(At left, Chris Hovard who discovered a 3 ft 3 inch 10+ pound lobster in the English Channel. The lobster was estimated to be over 50 years old. You don’t have to swim the channel to get decent seafood.)
I get sticker shock every time I see the Red Lobster menu and lobster is “market price,” or in other words, if you have to ask you can’t afford it. Maybe I’m spoiled as I used to live near where the lobster boats moored for the night and you could have a lobster dinner for the price of a scoops of Ben & Jerry’s. I ended up going a little crazy. I bought the biggest lobster I could find at the grocery store. all $32.97 worth. I waited until the weather was really bad and the lobster traps were all safely on the shore, then I released her. Yes, it was a “her,” I checked. Then I caught her again. I forgot to take the rubber bands off of her claws. No wonder why the release had been so easy. Somehow I thought she like a baby rhino accepting a tug from an elephant to escape quick sand and would just “know” I was trying to help her. She snapped at me anyways, or whatever is it that they do with those things. The release was eventually a success and I had the scars to prove it.
My lobster adventures are over, but I still have a taste for seafood. It is so hard to wade through all the information and find it from a good source. I get so disheartened with all of the salmon and shrimp at the super market that comes out of Asia. You can still get fresh seafood shipped, I have found. In fact, there are a few sources that offer sustainably caught seafood and the price either is only slightly higher or matches conventional seafood at the supermarket.
What is sustainable? The fish or shellfish caught is the species targeted. There are no “bycatches,” such as dolphins, turtles caught in nets. Fish species that the fisher is not seeking also is not caught either. This prevents areas from being overfished and allows species to thrive. Sustainable fishing also does not rely on fish farms, which can be a breeding ground for disease as the fish are raised and live in man-made pools. Dead fish do not get decomposed naturally by the ecosystem. Fish do not become hardy, with only the strongest living to mate. Natural selection that protects fish from passing down disease does not occur. Those big fish that live a zillion years and are more prone to mercury issues, such as swordfish, are not caught by sustainable seafood merchants.
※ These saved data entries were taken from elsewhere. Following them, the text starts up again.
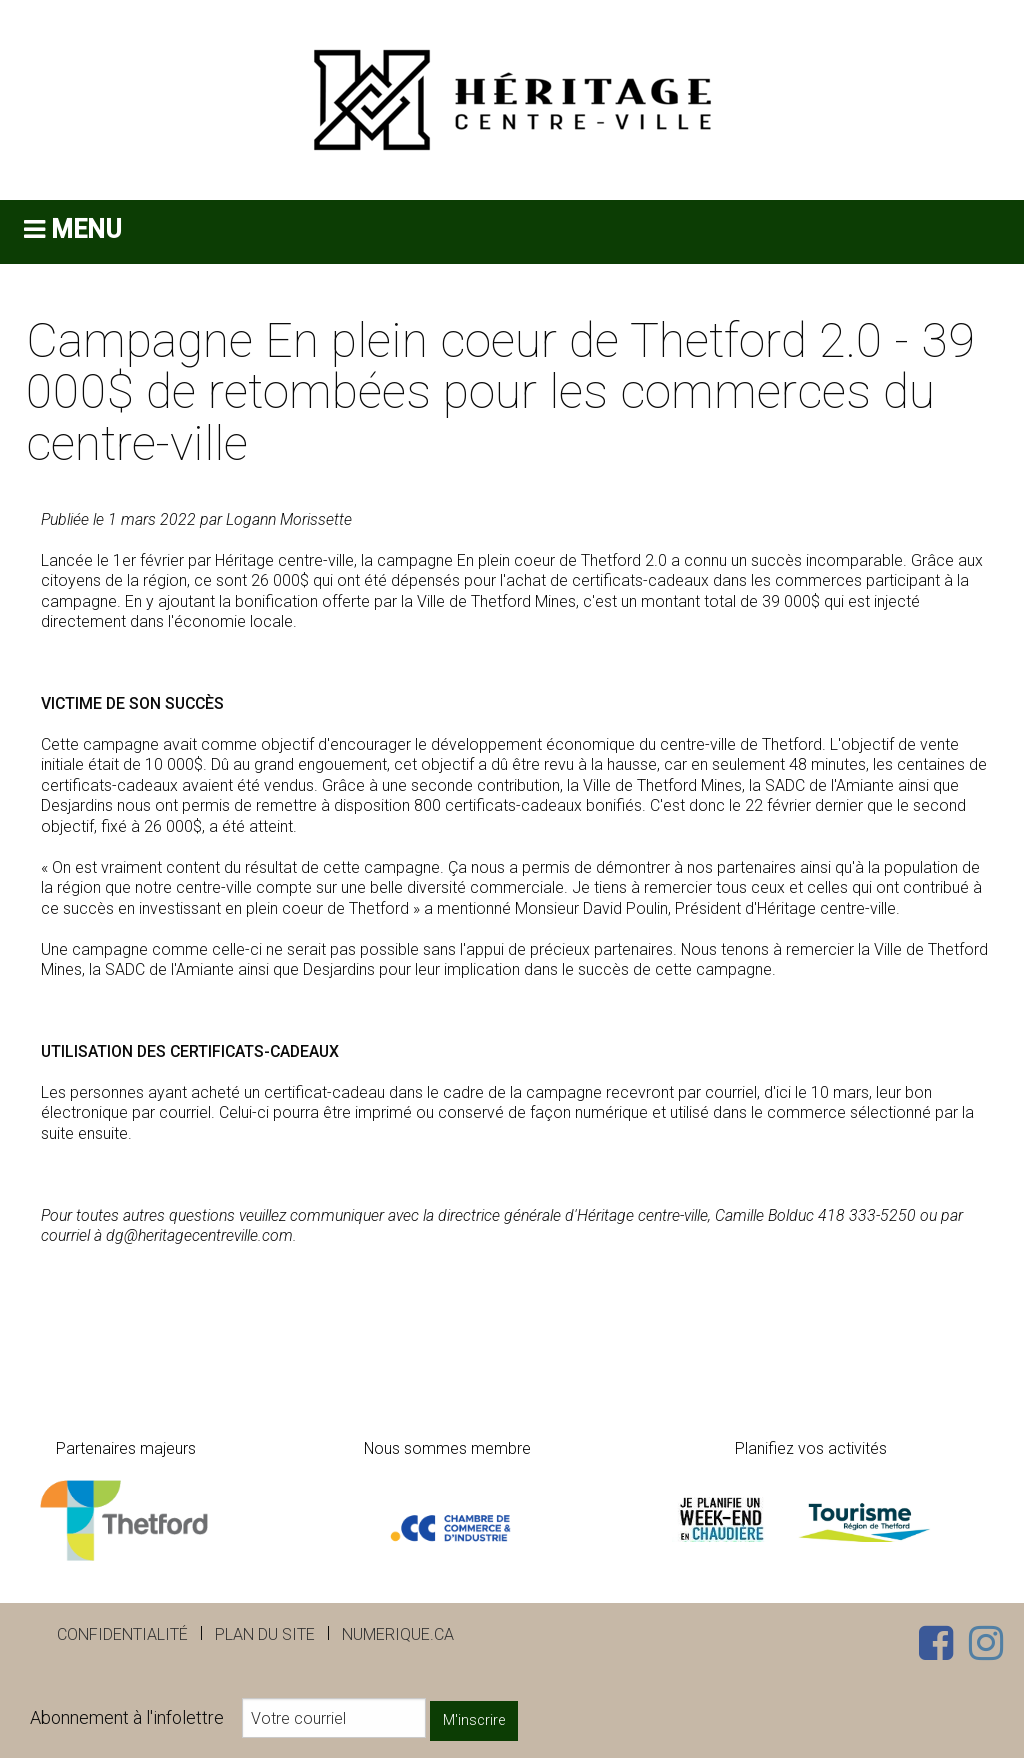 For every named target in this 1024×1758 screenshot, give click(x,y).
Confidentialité (122, 1634)
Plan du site (265, 1634)
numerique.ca (398, 1634)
Where do you find sustainable seafood, such as Oregon pink salad shrimp, albacore caught with fishing poles in Hawaii and Canada, Skip Jack tuna and more, when you buy seafood online. Skip jack is a small tuna with a shorter lifespan that you may enjoy without mercury worries. So, it won’t make you sick, and it certainly nothing will grab your fingers or toes in mouths or pinschers.
Have you purchased seafood online or did you find a source, like an organic store that carries it? If so, tell me what you think!